O chanceler Celso Amorim permaneceu reunido com o ministro do Exterior do Irã, Manouchehr Mottaki, por todo o dia. Durou apenas 20 minutos o encontro privado de Lula com Ahmadinejad, que se referiu publicamente a Lula como "amigo e irmão", mas sem deixar pistas sobre um possível consenso. Depois, Lula esteve com o líder supremo do Irã, aiatolá Ali Khamenei, que o elogiou, afirmando que o Brasil "é independente diante da arrogância dos Estados Unidos", segundo a agência oficial Irna.

Nas aparições públicas, Lula demonstrava apreensão, embora ter indicado a jornalistas, nas duas únicas frases que disse - antes de ir ao jantar com Ahmadinejad e depois de voltar, às 23h - que ainda tinha certeza de que o acordo aconteceria. O assessor especial da Presidência para Assuntos Internacionais, Marco Aurélio Garcia, havia sido mais otimista.

- Amanhã (hoje) teremos good news (boas notícias).

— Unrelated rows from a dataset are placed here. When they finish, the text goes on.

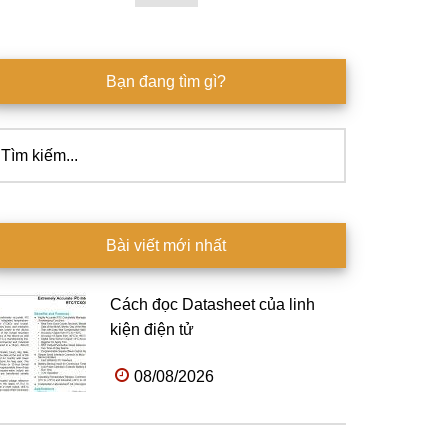
Bạn đang tìm gì?
ìm
ếm...
Bài viết mới nhất
Cách đọc Datasheet của linh
kiện điện tử
08/08/2026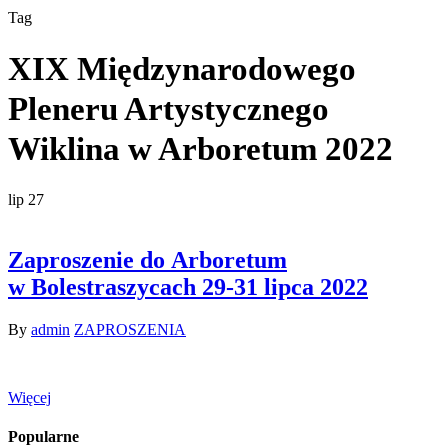
Tag
XIX Międzynarodowego
Pleneru Artystycznego
Wiklina w Arboretum 2022
lip
27
Zaproszenie do Arboretum
w Bolestraszycach 29-31 lipca 2022
By
admin
ZAPROSZENIA
Więcej
Popularne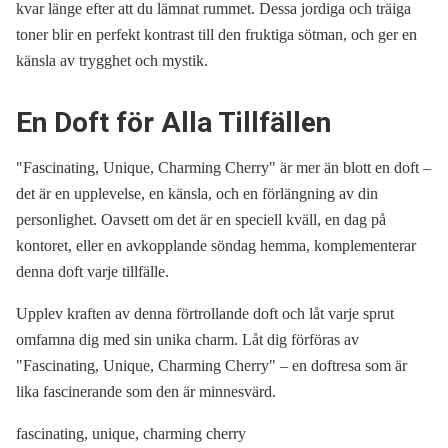
kvar länge efter att du lämnat rummet. Dessa jordiga och träiga
toner blir en perfekt kontrast till den fruktiga sötman, och ger en
känsla av trygghet och mystik.
En Doft för Alla Tillfällen
"Fascinating, Unique, Charming Cherry" är mer än blott en doft –
det är en upplevelse, en känsla, och en förlängning av din
personlighet. Oavsett om det är en speciell kväll, en dag på
kontoret, eller en avkopplande söndag hemma, komplementerar
denna doft varje tillfälle.
Upplev kraften av denna förtrollande doft och låt varje sprut
omfamna dig med sin unika charm. Låt dig förföras av
"Fascinating, Unique, Charming Cherry" – en doftresa som är
lika fascinerande som den är minnesvärd.
fascinating, unique, charming cherry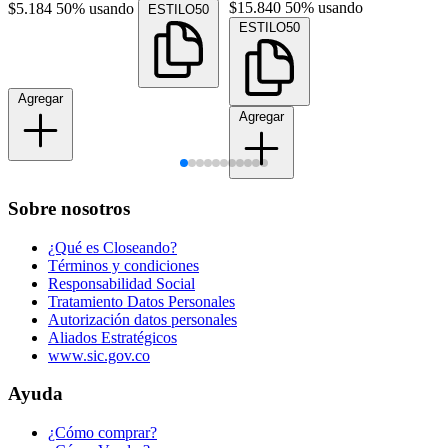
$15.840
50% usando
$5.184
50% usando
ESTILO50
ESTILO50
Agregar
Agregar
Sobre nosotros
¿Qué es Closeando?
Términos y condiciones
Responsabilidad Social
Tratamiento Datos Personales
Autorización datos personales
Aliados Estratégicos
www.sic.gov.co
Ayuda
¿Cómo comprar?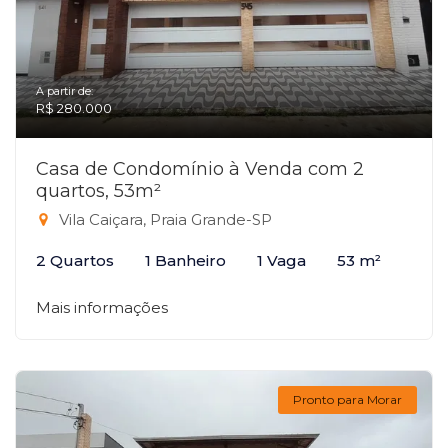
A partir de:
R$ 280.000
Casa de Condomínio à Venda com 2
quartos, 53m²
Vila Caiçara, Praia Grande-SP
2 Quartos
1 Banheiro
1 Vaga
53 m²
Mais informações
Pronto para Morar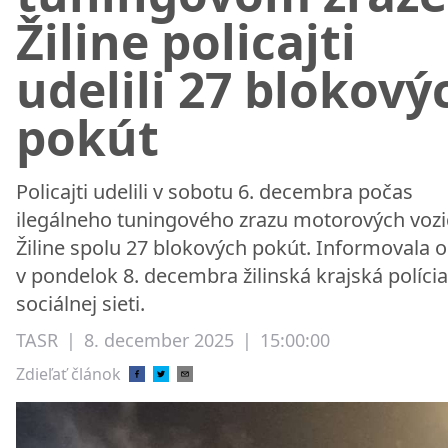
Žiline policajti
udelili 27 blokový
pokút
Policajti udelili v sobotu 6. decembra počas
ilegálneho tuningového zrazu motorových vozid
Žiline spolu 27 blokových pokút. Informovala 
v pondelok 8. decembra žilinská krajská políci
sociálnej sieti.
TASR
|
8. december 2025
|
15:00:00
Zdieľať článok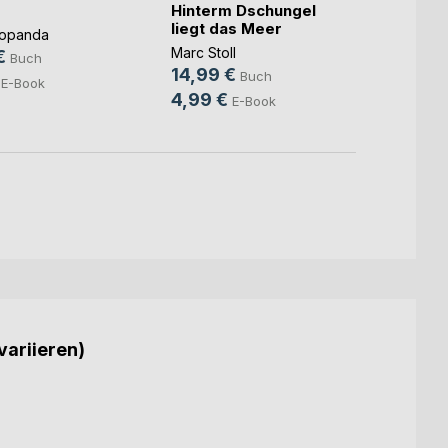
Hinterm Dschungel
Meist
liegt das Meer
Popanda
David 
Marc Stoll
€
10,9
Buch
14,99 €
Buch
E-Book
4,99 €
E-Book
variieren)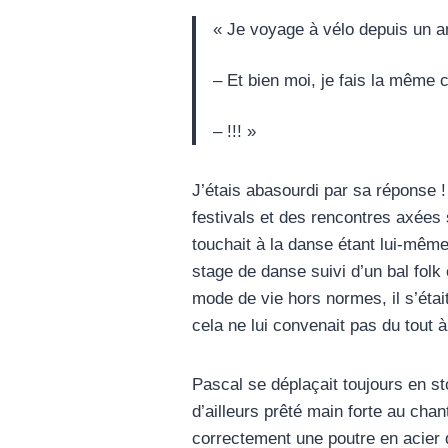
« Je voyage à vélo depuis un an
– Et bien moi, je fais la même 
– !!! »
J’étais abasourdi par sa réponse !
festivals et des rencontres axées s
touchait à la danse étant lui-même 
stage de danse suivi d’un bal fol
mode de vie hors normes, il s’étai
cela ne lui convenait pas du tout 
Pascal se déplaçait toujours en stop
d’ailleurs prêté main forte au chant
correctement une poutre en acier 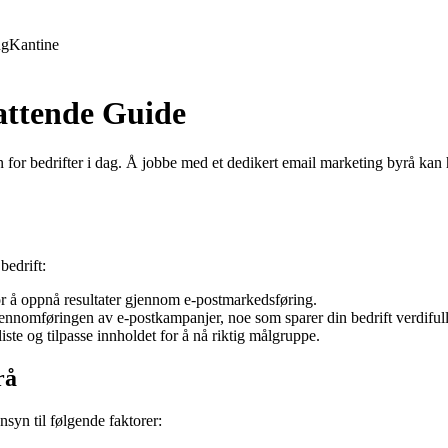
ng
Kantine
attende Guide
n for bedrifter i dag. Å jobbe med et dedikert email marketing byrå ka
bedrift:
r å oppnå resultater gjennom e-postmarkedsføring.
nnomføringen av e-postkampanjer, noe som sparer din bedrift verdifull 
ste og tilpasse innholdet for å nå riktig målgruppe.
rå
nsyn til følgende faktorer: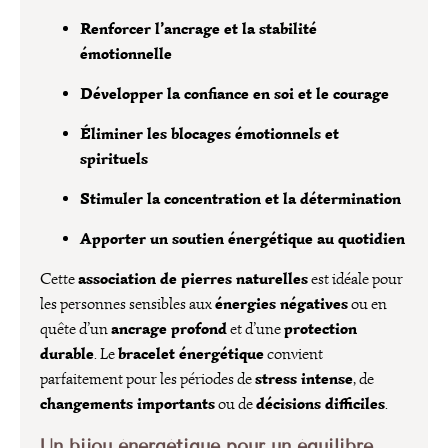
Renforcer l’ancrage et la stabilité
émotionnelle
Développer la confiance en soi et le courage
Éliminer les blocages émotionnels et
spirituels
Stimuler la concentration et la détermination
Apporter un soutien énergétique au quotidien
association de pierres naturelles
Cette
est idéale pour
énergies négatives
les personnes sensibles aux
ou en
ancrage profond
protection
quête d’un
et d’une
durable
bracelet énergétique
. Le
convient
stress intense
parfaitement pour les périodes de
, de
changements importants
décisions difficiles
ou de
.
Un bijou énergétique pour un équilibre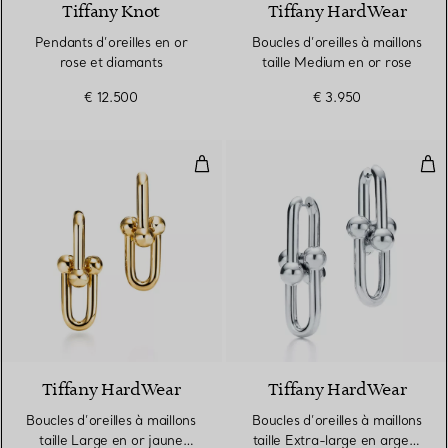
Tiffany Knot
Tiffany HardWear
Pendants d’oreilles en or
Boucles d’oreilles à maillons
rose et diamants
taille Medium en or rose
€ 12.500
€ 3.950
Boucles d’oreilles à maillons tail
Bouc
2 Matériaux
Tiffany HardWear
Tiffany HardWear
Boucles d’oreilles à maillons
Boucles d’oreilles à maillons
taille Large en or jaune
taille Extra-large en argent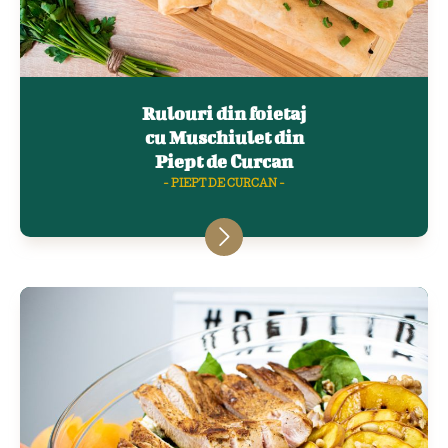
Rulouri din foietaj
cu Muschiulet din
Piept de Curcan
- PIEPT DE CURCAN -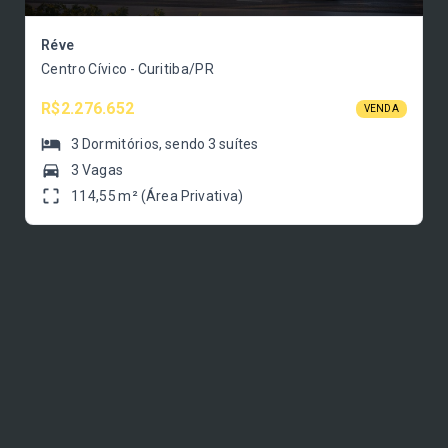
Réve
Centro Cívico - Curitiba/PR
R$2.276.652
VENDA
3
Dormitórios
, sendo
3
suítes
3 Vagas
114,55 m² (Área Privativa)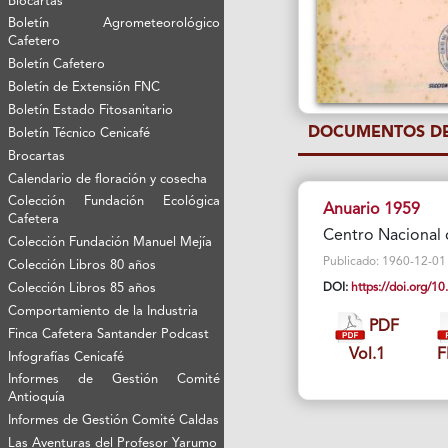
Biocartas
Boletín Agrometeorológico
Cafetero
Boletín Cafetero
Boletín de Extensión FNC
Boletín Estado Fitosanitario
DOCUMENTOS DE
Boletín Técnico Cenicafé
Brocartas
Calendario de floración y cosecha
Colección Fundación Ecológica
Anuario 1959
Cafetera
Centro Nacional 
Colección Fundación Manuel Mejía
Publicado: 1960-12-01 Vi
Colección Libros 80 años
Colección Libros 85 años
DOI:
https://doi.org/
Comportamiento de la Industria
PDF
Finca Cafetera Santander Podcast
Vol.1
F
Infografías Cenicafé
Informes de Gestión Comité
Antioquía
Informes de Gestión Comité Caldas
Las Aventuras del Profesor Yarumo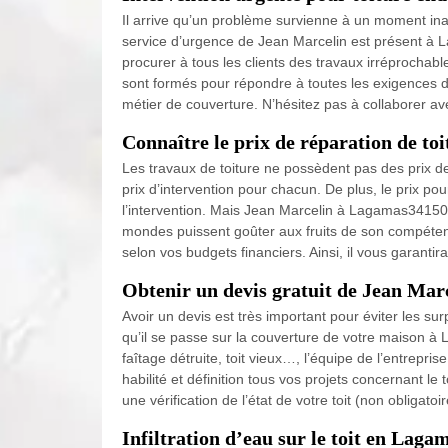
Il arrive qu’un problème survienne à un moment ina
service d’urgence de Jean Marcelin est présent à La
procurer à tous les clients des travaux irréprochable
sont formés pour répondre à toutes les exigences d
métier de couverture. N’hésitez pas à collaborer av
Connaître le prix de réparation de to
Les travaux de toiture ne possèdent pas des prix de
prix d’intervention pour chacun. De plus, le prix pour
l’intervention. Mais Jean Marcelin à Lagamas34150 of
mondes puissent goûter aux fruits de son compéten
selon vos budgets financiers. Ainsi, il vous garantira
Obtenir un devis gratuit de Jean Mar
Avoir un devis est très important pour éviter les sur
qu’il se passe sur la couverture de votre maison à Lag
faîtage détruite, toit vieux…, l’équipe de l’entrepr
habilité et définition tous vos projets concernant l
une vérification de l’état de votre toit (non obliga
Infiltration d’eau sur le toit en Laga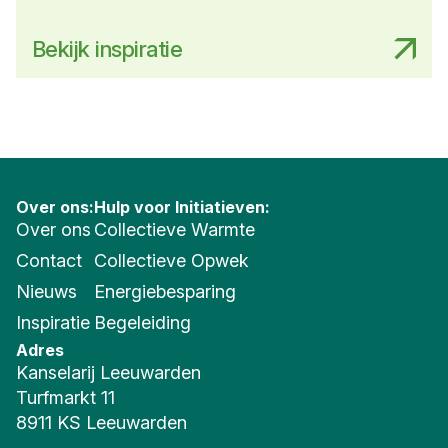
Bekijk inspiratie
Over ons:
Hulp voor Initiatieven:
Over ons
Collectieve Warmte
Contact
Collectieve Opwek
Nieuws
Energiebesparing
Inspiratie
Begeleiding
Adres
Kanselarij Leeuwarden
Turfmarkt 11
8911 KS Leeuwarden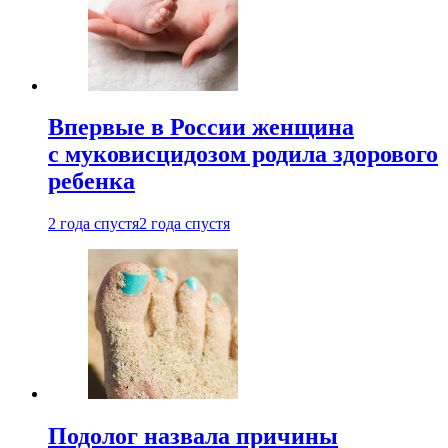
Впервые в России женщина
с муковисцидозом родила здорового
ребенка
2 года спустя
2 года спустя
Подолог назвала причины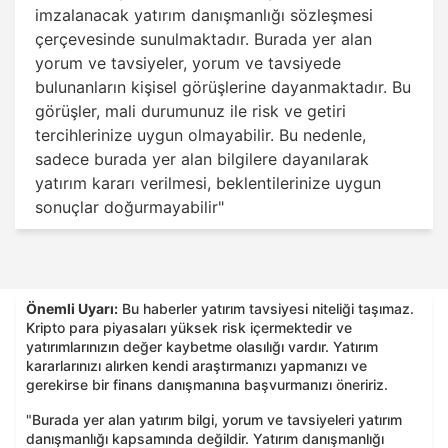
imzalanacak yatırım danışmanlığı sözleşmesi
çerçevesinde sunulmaktadır. Burada yer alan
yorum ve tavsiyeler, yorum ve tavsiyede
bulunanların kişisel görüşlerine dayanmaktadır. Bu
görüşler, mali durumunuz ile risk ve getiri
tercihlerinize uygun olmayabilir. Bu nedenle,
sadece burada yer alan bilgilere dayanılarak
yatırım kararı verilmesi, beklentilerinize uygun
sonuçlar doğurmayabilir"
Önemli Uyarı:
Bu haberler yatırım tavsiyesi niteliği taşımaz.
Kripto para piyasaları yüksek risk içermektedir ve
yatırımlarınızın değer kaybetme olasılığı vardır. Yatırım
kararlarınızı alırken kendi araştırmanızı yapmanızı ve
gerekirse bir finans danışmanına başvurmanızı öneririz.
"Burada yer alan yatırım bilgi, yorum ve tavsiyeleri yatırım
danışmanlığı kapsamında değildir. Yatırım danışmanlığı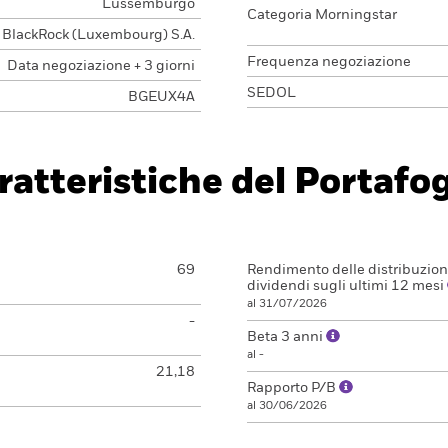
Lussemburgo
Categoria Morningstar
BlackRock (Luxembourg) S.A.
Frequenza negoziazione
Data negoziazione + 3 giorni
SEDOL
BGEUX4A
ratteristiche del Portafog
69
Rendimento delle distribuzioni
dividendi sugli ultimi 12 mesi
al 31/07/2026
-
Beta 3 anni
al -
21,18
Rapporto P/B
al 30/06/2026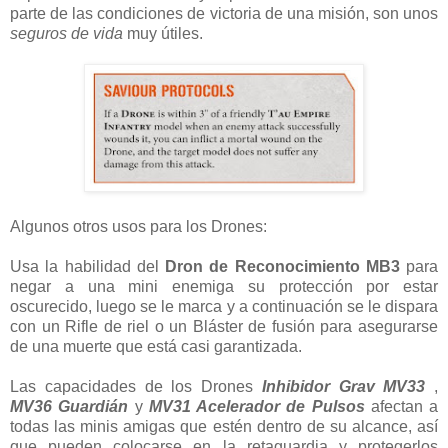
parte de las condiciones de victoria de una misión, son unos
seguros de vida
muy útiles.
Algunos otros usos para los Drones:
Usa la habilidad del
Dron de Reconocimiento MB3
para
negar a una mini enemiga su protección por estar
oscurecido, luego se le marca y a continuación se le dispara
con un Rifle de riel o un Bláster de fusión para asegurarse
de una muerte que está casi garantizada.
Las capacidades de los Drones
Inhibidor Grav MV33
,
MV36 Guardián
y
MV31 Acelerador de Pulsos
afectan a
todas las minis amigas que estén dentro de su alcance, así
que pueden colocarse en la retaguardia y protegerlos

Agradecimento ao "grande amigo" Lula

Na parte da tarde, depois de visitar o presidente do Parlamento, Ali Larijani, Lula e Ahmadinejad participaram do encerramento do 4º Encontro Empresarial Brasil-Irã. Ao contrário do que costuma fazer nessas ocasiões, Lula deteve-se ao discurso protocolar, lido. Ahmadinejad, por sua vez, depois de elogiar a economia brasileira e criticar o capitalismo mundial, terminou seu discurso, de 20 minutos, agradecendo a Lula, mas sem deixar sinais se haveria ou não acordo:

- Gostaria de agradecer mais uma vez meu grande amigo pela perspectiva independente e muito otimista que tem para as relações mundiais - disse. - O povo do Irã tem altíssimo respeito pelo senhor e temos certeza de que a colaboração entre os dois países, para estabelecimento de uma nova ordem mundial, baseada em valores humanos e Justiça, terá grande efeito.